[Source information — start]

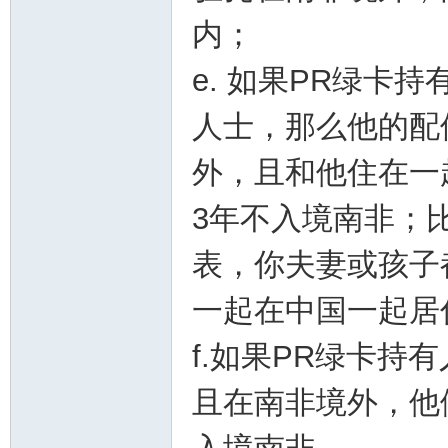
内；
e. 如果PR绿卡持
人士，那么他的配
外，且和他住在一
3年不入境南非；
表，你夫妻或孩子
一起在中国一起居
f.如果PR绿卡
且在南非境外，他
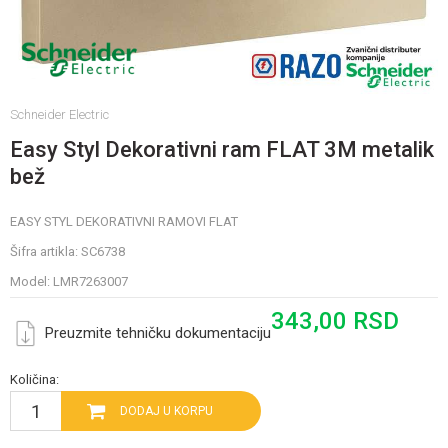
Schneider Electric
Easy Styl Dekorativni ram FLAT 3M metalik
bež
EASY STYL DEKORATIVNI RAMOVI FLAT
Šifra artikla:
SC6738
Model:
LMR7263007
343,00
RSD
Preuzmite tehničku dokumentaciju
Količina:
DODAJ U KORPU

[Source information — finish]
[Source information — start]

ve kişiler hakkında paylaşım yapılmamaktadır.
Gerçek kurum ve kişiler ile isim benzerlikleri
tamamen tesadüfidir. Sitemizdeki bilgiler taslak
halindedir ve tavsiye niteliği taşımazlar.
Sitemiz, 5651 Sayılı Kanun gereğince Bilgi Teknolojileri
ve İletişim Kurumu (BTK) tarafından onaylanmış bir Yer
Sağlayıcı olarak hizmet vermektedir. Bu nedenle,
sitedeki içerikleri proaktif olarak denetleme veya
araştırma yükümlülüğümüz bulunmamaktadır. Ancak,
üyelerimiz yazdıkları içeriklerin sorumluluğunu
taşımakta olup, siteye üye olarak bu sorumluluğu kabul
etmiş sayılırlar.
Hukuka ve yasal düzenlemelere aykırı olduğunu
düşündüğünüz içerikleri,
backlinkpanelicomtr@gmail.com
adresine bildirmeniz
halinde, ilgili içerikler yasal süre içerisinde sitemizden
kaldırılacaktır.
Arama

[Source information — finish]
[Source information — start]

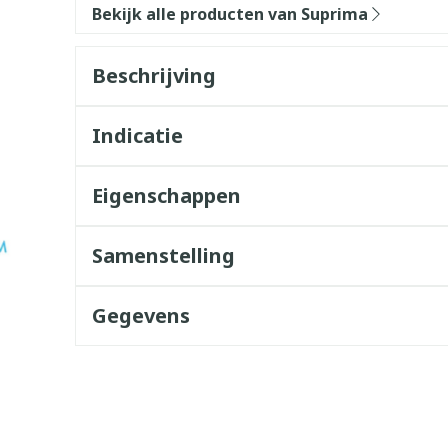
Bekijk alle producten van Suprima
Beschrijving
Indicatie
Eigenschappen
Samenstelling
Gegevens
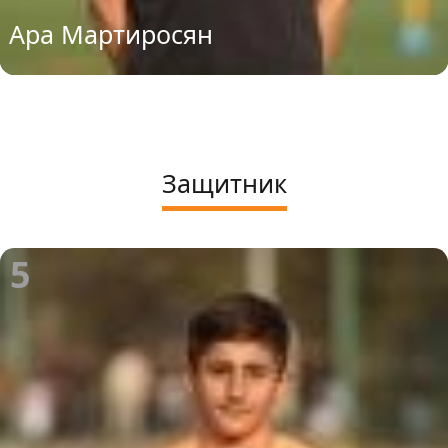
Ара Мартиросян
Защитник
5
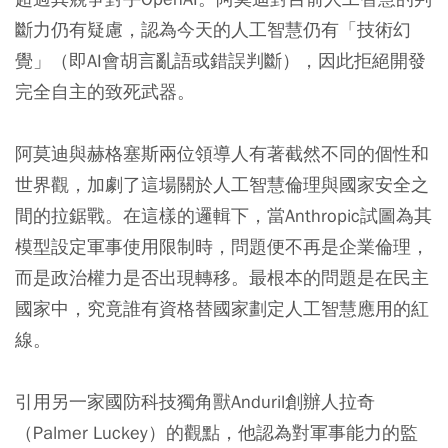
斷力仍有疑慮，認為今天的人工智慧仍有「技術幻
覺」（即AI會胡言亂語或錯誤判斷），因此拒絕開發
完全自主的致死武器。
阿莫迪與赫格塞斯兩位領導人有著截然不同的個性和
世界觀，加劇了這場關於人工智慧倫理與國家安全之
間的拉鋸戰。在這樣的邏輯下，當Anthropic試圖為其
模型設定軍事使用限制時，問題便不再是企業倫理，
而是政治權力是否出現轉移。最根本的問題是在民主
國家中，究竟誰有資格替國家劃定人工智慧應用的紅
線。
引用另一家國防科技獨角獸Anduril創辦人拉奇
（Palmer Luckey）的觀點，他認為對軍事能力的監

[Source information — finish]

Check each line of the listing for "yasal". Show those that have it.

Hukuka ve yasal düzenlemelere aykırı olduğunu
halinde, ilgili içerikler yasal süre içerisinde sitemizden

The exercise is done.